The Retired Senior Volunteer Program will pay tribute
to this special group of men and women on Wednesday at
a banquet hosted in their honor.
Planned for 2 p.m. at the Drury Lodge in Cape
Girardeau, the annual event is a way of showing
gratitude to a group of individuals who offer much yet
expect nothing in return.
This year 578 senior citizens who serve communities in
Scott and Cape Girardeau counties will be honored.
Together, they gave more than 80,000 hours of service
this year which Tina McDowell describes as a blessing.
"This celebration is held to demonstrate the
commitment and continuance of an ongoing dedication of
unique individuals, to honor those senior citizens who
are remarkable in every way," said McDowell, RSVP
"They volunteer because they want to and because of
the overwhelming good feeling they get from helping
someone else. I want our RSVP volunteers to leave
Wednesday feeling like they play an important role in
today's society and I want them to know how important
they are to me as administrator of this program. These
senior volunteers make a big difference in this
program and in my life, they give me a new perspective
and outlook on how special our seniors are to us."
Designed for individuals age 55 and older, the RSVP
program began in Scott County in 1973. The project
benefits the community by meeting needs that strained
local budgets cannot afford and making it stronger
through the volunteer program.
Sharing their talents and knowledge in places like
classrooms, hospitals and social security offices,
volunteers' service hours increase every year as
people become more aware of the need for volunteers in
today's society, McDowell said.
Barney and Wanda Miederhoff have been RSVP volunteers
at Missouri Delta Medical Center for the past five
years, something they started simply because they were
told the need was there.
A half a day, one day a week, the couple directs
visitors from admissions to the Intensive Care Unit,
among other things.
"It's self-satisfying," said Miederhoff.
Although time is scarce for some, the Miederhoffs
agree a person can always find time for something he
wants to do.
"There are other times during the week or the day that
you can do the things you need to get done," Mrs.
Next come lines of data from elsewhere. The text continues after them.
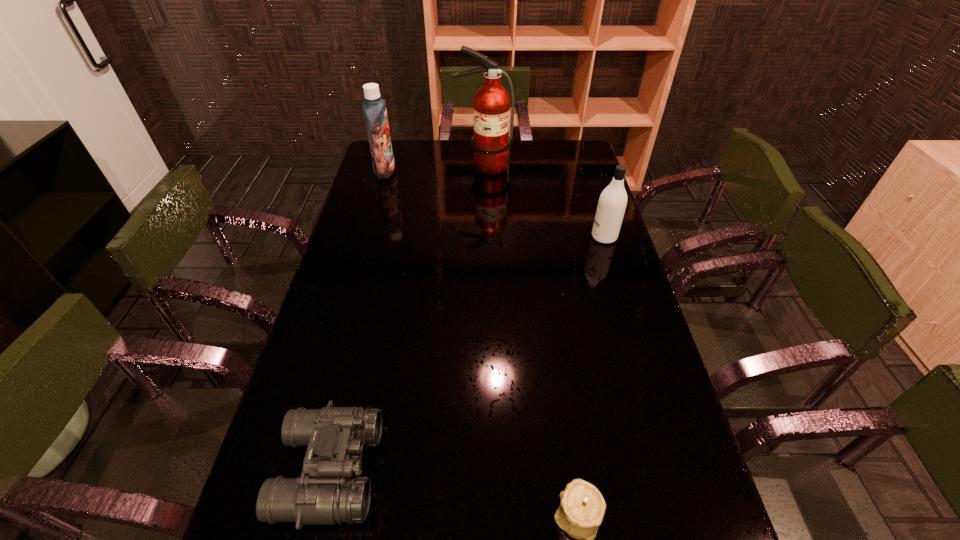 This screenshot has height=540, width=960. I want to click on free space at the left edge of the desktop, so click(x=328, y=301).

This screenshot has height=540, width=960. In order to click on free spot at the right edge of the desktop in this screenshot , I will do `click(588, 194)`.

Find the location of `vacant area at the far right corner`. vacant area at the far right corner is located at coordinates (558, 160).

The height and width of the screenshot is (540, 960). Find the location of `free spot between the farther shampoo and the third nearest object`. free spot between the farther shampoo and the third nearest object is located at coordinates (494, 204).

The height and width of the screenshot is (540, 960). Identify the location of free point between the fire extinguisher and the binoculars. (406, 318).

You are a GUI agent. You are given a task and a screenshot of the screen. Output one action in this format:
    pyautogui.click(x=<x>, y=<y>)
    Task: Click on the vacant region between the taller shampoo and the right shampoo
    The height and width of the screenshot is (540, 960).
    Given the screenshot: What is the action you would take?
    pyautogui.click(x=494, y=204)

Find the location of a particular element. blank region between the tallest object and the shorter shampoo is located at coordinates (543, 201).

Identify the location of free area in between the farther shampoo and the binoculars. The height and width of the screenshot is (540, 960). (357, 320).

Where is `free space between the tallest object and the left shampoo`? This screenshot has height=540, width=960. free space between the tallest object and the left shampoo is located at coordinates (434, 168).

Find the location of a particular element. This screenshot has height=540, width=960. object that can be found as the fourth closest to the right shampoo is located at coordinates (325, 494).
McDowell stressed volunteers are needed in all areas,
not only to help the business or organization be the
best it can be, but to help the senior citizen realize
the important role he plays in the community.
"Unless you get involved, things just don't get done
and now more than ever people are aware that they need
to volunteer. This year we have had an unusual
increase of people wanting to become volunteers. This
is the time to reach out to America," McDowell said.
"We can learn a lot from seniors citizens and I feel
they are one of the greatest resources and assets to
our county. It's fantastic that we have seniors
volunteering so many hours, especially to report to
the businesses, organizations and other funding
sources how successful our program is. When you see
the many hours given by these special people, you know
you live in a wonderful, caring community," she added.